── EXERCISE INPUTS ──

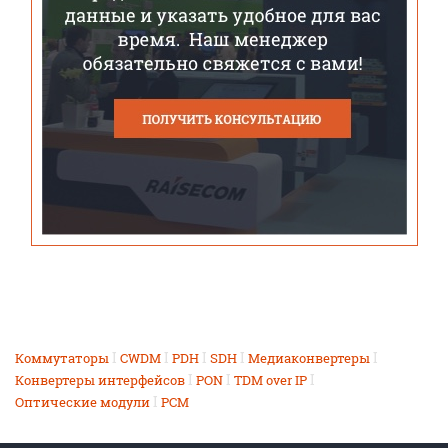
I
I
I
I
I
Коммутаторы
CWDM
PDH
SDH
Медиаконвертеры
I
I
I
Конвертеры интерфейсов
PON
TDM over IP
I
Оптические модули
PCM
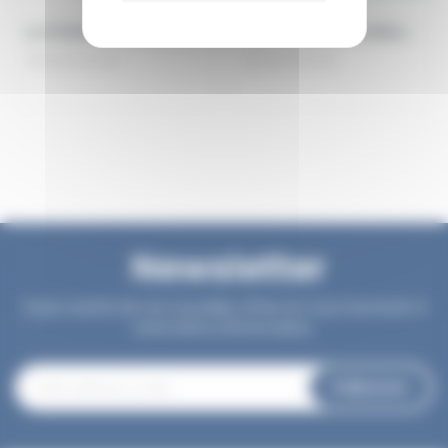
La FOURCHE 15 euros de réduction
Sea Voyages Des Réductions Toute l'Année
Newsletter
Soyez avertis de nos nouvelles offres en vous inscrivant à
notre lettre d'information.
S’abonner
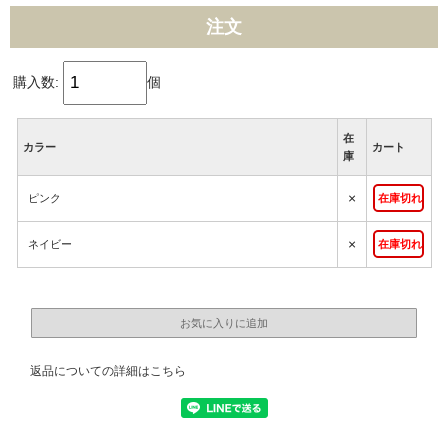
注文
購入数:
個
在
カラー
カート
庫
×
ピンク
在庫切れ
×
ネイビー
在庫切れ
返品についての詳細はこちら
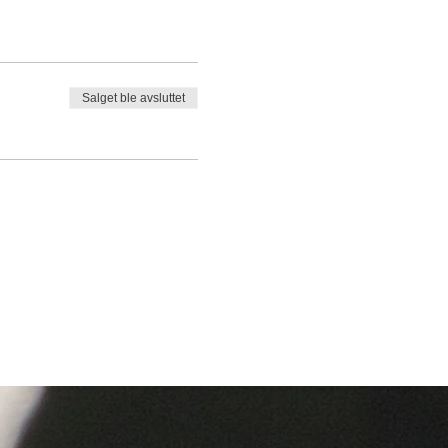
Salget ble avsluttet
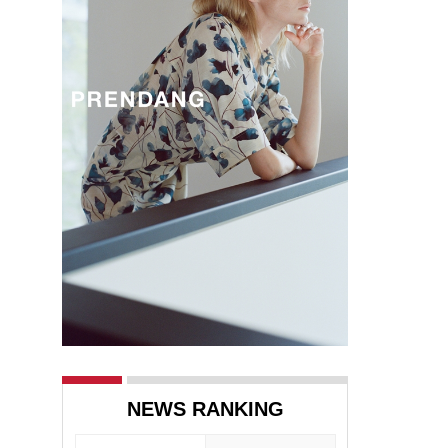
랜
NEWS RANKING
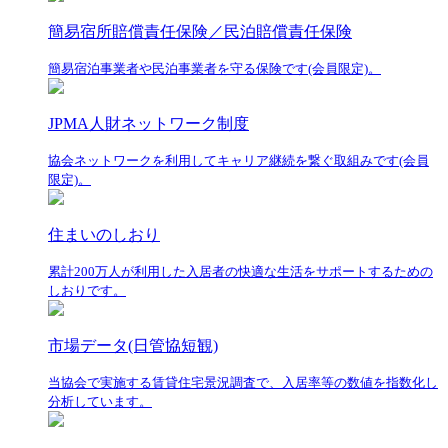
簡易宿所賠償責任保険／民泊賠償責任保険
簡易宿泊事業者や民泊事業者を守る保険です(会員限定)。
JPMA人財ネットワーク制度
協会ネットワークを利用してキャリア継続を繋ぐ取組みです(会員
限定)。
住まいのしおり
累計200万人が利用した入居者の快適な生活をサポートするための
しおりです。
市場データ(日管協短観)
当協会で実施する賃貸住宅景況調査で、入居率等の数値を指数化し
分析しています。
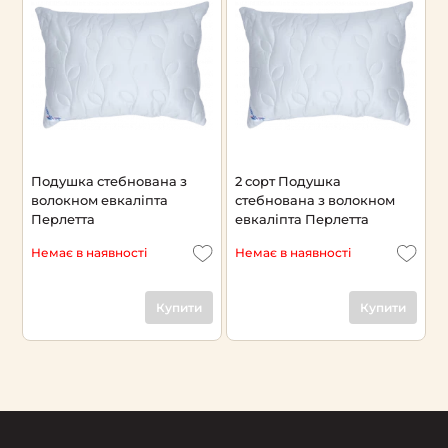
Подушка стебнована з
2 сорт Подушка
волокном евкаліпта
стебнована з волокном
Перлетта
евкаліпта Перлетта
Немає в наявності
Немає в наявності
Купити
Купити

───

TASK PROMPT - Report how many lines of the records above contain the word "евкаліпта", and give only that number.

SOLUTION TO THE PROBLEM - 2